● Supplied data:
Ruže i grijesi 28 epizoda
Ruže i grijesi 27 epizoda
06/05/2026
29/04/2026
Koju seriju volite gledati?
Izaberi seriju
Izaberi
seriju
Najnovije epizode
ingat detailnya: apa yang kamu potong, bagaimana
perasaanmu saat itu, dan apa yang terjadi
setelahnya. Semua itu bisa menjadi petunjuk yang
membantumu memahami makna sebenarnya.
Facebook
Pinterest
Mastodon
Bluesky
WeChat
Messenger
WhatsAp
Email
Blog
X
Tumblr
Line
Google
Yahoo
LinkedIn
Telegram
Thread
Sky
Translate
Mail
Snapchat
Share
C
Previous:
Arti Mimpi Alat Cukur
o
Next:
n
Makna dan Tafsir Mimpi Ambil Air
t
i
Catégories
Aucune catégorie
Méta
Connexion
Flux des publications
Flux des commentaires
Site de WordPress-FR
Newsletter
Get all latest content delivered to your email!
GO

--

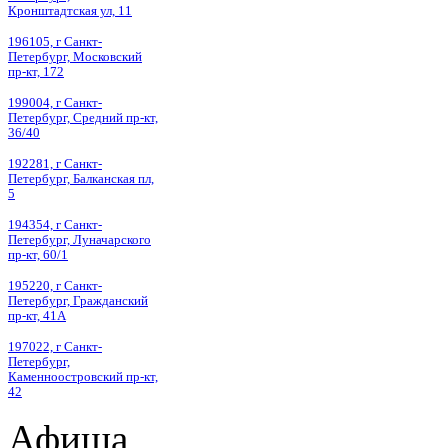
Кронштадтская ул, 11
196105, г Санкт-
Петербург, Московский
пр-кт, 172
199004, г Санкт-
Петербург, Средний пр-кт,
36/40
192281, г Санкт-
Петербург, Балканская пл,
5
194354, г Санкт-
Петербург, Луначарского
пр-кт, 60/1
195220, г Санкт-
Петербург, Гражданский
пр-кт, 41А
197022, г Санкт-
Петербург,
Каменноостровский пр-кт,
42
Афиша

---

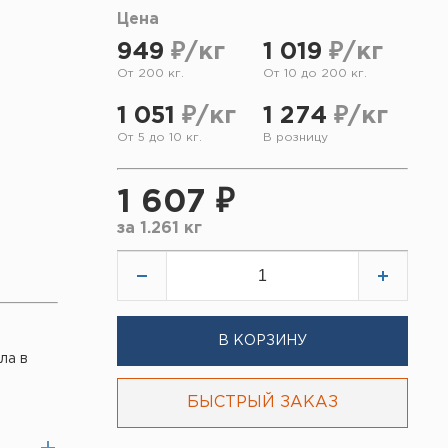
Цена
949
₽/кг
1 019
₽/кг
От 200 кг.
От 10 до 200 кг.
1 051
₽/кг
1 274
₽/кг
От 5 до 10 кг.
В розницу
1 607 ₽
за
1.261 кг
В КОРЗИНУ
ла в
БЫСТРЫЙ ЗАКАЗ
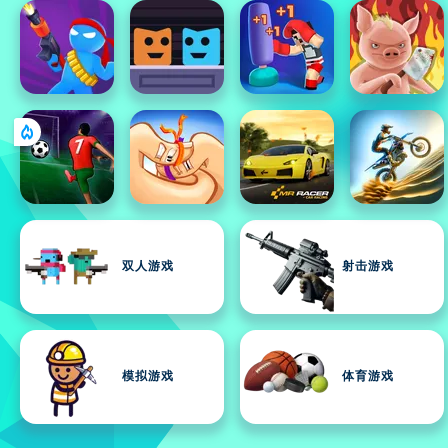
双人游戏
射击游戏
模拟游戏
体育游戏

● Assigned task: Find every line of the data that holds the string "yang", then say how many there are and nothing else.

● Exercise answer: 3